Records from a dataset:
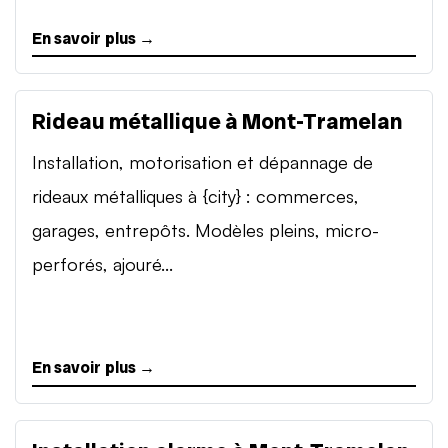
En savoir plus →
Rideau métallique à Mont-Tramelan
Installation, motorisation et dépannage de
rideaux métalliques à {city} : commerces,
garages, entrepôts. Modèles pleins, micro-
perforés, ajouré...
En savoir plus →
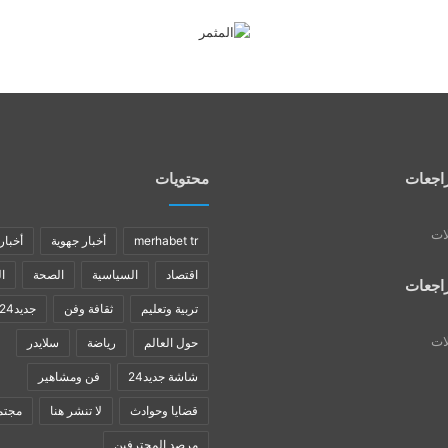
اجعات
محتويات
لات
merhabet tr
أخبار جهوية
أخبار
اقتصاد
السياسية
الصحة
ا
اجعات
تربية وتعليم
ثقافة وفن
جديد24
لات
حول العالم
رياضة
سلايدر
شاشة جديد24
فن ومشاهير
قضايا وحوادث
لا تنشر هنا
مجتم
مرصد المحترفين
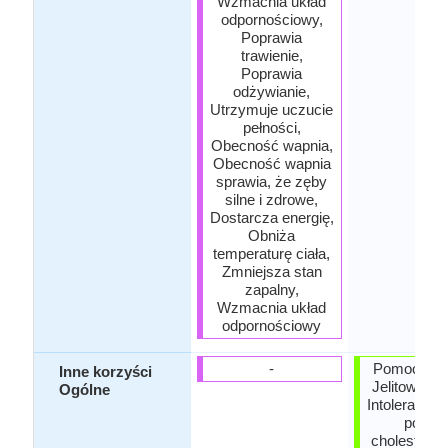
Wzmacnia układ
odpornościowy,
Poprawia
trawienie,
Poprawia
odżywianie,
Utrzymuje uczucie
pełności,
Obecność wapnia,
Obecność wapnia
sprawia, że ​​zęby
silne i zdrowe,
Dostarcza energię,
Obniża
temperaturę ciała,
Zmniejsza stan
zapalny,
Wzmacnia układ
odpornościowy
-
Pomoce Inf
Inne korzyści
Jelitowe, L
Ogólne
Intolerants,
pozio
cholesterol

• _Exercise requirements_: The lines from the one containing "perforés, ajouré..." through the last line of the entries are to be copied exactly, both ends included, and the pictures are to be omitted.

• _Answer section_:
perforés, ajouré...
En savoir plus →
اجعات
محتويات
لات
merhabet tr
أخبار جهوية
أخبار
اقتصاد
السياسية
الصحة
ا
اجعات
تربية وتعليم
ثقافة وفن
جديد24
لات
حول العالم
رياضة
سلايدر
شاشة جديد24
فن ومشاهير
قضايا وحوادث
لا تنشر هنا
مجتم
مرصد المحترفين
Wzmacnia układ
odpornościowy,
Poprawia
trawienie,
Poprawia
odżywianie,
Utrzymuje uczucie
pełności,
Obecność wapnia,
Obecność wapnia
sprawia, że ​​zęby
silne i zdrowe,
Dostarcza energię,
Obniża
temperaturę ciała,
Zmniejsza stan
zapalny,
Wzmacnia układ
odpornościowy
-
Pomoce Inf
Inne korzyści
Jelitowe, L
Ogólne
Intolerants,
pozio
cholesterol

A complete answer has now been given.